Une transposition certes soignée, mais manquant de panache
Or, c’était un vrai défi que de transposer en bande dessinée les beautés subtiles et si littéraires du réalisme magique, esthétique du mystère et de l’indicible, dont l’œuvre de Casarès peut se réclamer. Un réalisme magique se rapprochant davantage du courant belge (Oelze, Delvaux) que du mouvement latino-américain. (Gabriel Garcia Marquez).
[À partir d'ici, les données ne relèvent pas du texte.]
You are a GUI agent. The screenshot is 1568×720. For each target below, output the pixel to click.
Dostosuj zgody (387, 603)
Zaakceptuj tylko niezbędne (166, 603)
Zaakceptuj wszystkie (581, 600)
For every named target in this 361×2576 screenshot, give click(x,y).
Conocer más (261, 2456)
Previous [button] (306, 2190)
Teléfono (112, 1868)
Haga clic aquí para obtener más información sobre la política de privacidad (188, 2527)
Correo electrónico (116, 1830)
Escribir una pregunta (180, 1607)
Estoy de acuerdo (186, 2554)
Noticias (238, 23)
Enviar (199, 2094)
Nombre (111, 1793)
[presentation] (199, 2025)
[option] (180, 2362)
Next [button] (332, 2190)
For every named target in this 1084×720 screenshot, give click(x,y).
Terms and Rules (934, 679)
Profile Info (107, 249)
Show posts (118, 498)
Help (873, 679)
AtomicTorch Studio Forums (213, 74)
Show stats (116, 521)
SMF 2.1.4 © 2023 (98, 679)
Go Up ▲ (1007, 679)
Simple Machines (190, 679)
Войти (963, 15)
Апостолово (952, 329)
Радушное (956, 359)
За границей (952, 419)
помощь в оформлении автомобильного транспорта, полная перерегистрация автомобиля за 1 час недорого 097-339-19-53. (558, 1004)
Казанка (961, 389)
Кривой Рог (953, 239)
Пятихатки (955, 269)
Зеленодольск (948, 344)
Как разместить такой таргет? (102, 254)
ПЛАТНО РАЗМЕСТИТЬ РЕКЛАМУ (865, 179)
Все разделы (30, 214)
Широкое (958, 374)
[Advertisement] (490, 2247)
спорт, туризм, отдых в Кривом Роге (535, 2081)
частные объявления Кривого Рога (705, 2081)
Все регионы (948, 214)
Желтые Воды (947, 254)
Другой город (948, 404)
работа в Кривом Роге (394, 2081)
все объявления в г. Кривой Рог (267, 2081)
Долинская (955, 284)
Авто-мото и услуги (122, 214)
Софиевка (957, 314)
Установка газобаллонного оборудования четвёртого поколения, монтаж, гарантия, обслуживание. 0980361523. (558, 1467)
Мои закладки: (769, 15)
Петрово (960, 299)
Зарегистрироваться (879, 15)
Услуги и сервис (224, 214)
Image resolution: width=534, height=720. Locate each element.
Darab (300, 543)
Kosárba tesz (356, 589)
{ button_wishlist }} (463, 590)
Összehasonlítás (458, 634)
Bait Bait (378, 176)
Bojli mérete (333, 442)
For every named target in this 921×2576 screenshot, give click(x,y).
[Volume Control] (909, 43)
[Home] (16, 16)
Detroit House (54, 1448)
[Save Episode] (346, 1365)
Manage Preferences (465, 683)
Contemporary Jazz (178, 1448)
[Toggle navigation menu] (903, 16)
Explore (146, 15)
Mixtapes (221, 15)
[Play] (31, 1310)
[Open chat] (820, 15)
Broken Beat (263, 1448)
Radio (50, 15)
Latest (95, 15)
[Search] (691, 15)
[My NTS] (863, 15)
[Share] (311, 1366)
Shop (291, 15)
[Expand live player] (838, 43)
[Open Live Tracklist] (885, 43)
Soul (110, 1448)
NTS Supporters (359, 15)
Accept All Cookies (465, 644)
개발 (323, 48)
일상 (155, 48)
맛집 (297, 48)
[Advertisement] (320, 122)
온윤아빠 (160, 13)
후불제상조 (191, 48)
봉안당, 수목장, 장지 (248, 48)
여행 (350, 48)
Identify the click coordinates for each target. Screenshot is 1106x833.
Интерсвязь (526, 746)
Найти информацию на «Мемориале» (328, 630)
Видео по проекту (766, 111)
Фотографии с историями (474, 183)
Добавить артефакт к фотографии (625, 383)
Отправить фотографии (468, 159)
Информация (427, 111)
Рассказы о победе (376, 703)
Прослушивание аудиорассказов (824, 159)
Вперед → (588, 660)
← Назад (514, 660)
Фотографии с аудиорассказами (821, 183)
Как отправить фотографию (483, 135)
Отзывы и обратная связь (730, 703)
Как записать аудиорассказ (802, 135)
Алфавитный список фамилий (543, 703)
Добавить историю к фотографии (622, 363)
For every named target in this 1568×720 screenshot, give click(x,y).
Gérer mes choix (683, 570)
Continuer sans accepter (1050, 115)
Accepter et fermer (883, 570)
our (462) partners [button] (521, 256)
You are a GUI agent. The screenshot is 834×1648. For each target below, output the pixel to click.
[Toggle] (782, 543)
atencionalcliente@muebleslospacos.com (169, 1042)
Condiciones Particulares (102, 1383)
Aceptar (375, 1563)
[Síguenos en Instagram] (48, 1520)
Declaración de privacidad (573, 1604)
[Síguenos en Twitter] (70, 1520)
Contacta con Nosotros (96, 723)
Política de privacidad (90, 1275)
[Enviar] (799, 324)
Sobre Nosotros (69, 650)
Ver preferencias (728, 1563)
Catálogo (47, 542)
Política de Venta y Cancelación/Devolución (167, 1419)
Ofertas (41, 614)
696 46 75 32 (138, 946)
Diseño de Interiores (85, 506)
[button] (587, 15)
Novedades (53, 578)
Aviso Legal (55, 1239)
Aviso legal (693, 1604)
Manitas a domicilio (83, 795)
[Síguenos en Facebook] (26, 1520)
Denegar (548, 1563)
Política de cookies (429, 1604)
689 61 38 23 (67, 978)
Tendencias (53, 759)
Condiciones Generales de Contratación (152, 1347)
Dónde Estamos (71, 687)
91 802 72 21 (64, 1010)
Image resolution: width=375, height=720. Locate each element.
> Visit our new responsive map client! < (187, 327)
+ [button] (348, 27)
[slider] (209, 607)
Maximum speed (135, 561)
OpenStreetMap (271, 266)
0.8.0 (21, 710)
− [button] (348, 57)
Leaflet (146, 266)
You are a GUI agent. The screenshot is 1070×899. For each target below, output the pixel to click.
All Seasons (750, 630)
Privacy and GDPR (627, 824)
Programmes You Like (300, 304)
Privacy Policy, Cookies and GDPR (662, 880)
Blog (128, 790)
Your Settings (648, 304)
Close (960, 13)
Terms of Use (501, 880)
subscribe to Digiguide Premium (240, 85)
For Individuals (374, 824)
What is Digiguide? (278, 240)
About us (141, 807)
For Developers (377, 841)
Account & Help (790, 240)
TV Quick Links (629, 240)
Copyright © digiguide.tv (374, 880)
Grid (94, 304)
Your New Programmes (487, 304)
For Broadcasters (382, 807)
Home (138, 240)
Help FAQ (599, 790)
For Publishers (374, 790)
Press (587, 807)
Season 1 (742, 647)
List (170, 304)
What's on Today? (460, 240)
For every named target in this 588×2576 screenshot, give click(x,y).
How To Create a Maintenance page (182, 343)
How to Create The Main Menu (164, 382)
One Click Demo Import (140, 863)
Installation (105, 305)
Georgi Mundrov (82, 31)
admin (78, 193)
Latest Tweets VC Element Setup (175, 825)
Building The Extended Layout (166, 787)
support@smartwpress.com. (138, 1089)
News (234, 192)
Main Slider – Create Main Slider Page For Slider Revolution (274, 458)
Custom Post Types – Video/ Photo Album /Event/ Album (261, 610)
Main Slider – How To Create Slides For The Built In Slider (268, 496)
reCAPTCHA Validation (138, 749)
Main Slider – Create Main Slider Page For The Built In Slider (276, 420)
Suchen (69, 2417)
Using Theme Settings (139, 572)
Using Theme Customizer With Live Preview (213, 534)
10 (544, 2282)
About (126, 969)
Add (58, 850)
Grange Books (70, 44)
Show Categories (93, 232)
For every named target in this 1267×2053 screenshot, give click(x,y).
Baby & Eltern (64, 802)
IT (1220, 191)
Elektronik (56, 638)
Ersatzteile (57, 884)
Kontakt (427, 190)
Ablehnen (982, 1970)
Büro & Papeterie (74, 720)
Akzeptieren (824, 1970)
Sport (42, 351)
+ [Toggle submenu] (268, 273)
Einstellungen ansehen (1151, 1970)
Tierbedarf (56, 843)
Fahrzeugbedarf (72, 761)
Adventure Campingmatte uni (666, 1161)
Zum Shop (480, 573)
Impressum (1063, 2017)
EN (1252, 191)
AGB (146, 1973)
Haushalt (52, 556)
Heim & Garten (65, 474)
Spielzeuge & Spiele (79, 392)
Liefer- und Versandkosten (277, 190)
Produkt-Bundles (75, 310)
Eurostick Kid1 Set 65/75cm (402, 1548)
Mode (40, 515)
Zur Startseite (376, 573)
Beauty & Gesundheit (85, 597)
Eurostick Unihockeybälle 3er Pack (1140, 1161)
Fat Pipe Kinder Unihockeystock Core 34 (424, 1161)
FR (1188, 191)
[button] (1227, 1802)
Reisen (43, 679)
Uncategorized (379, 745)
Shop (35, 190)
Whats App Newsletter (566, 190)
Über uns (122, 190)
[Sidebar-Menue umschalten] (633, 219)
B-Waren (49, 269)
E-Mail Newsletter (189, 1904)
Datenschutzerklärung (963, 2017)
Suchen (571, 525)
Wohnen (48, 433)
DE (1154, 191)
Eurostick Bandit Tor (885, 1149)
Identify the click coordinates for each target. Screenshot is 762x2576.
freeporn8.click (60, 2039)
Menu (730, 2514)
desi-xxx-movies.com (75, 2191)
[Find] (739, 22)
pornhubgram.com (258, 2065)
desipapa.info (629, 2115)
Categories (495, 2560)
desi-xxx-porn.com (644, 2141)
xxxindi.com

Jean-Pierre Mourey y réussit partiellement. De facture impeccable, ses dessins minutieux résonnent fortement avec l’esthétique mortifère de L’Année dernière à Marienbad film inspiré du roman de Casarès. On y retrouve le cadrage et les perspectives angoissantes du chef d’œuvre de Resnais, qui rendent sensible ce parfum d’ineffable, cette langueur planant sur l’île, faisant par ailleurs écho au cauchemar bergmanien de L’Heure du loup. Par contre, on regrette le choix de la monochromie des couleurs que Resnais avait également adopté. Elle ne fonctionne pas et l’album y gagne davantage en fadeur qu’en étrange.
Il en résulte un travail solide dont les effluves énigmatiques encourageront, on l’espère, la lecture de l’œuvre de Casarès.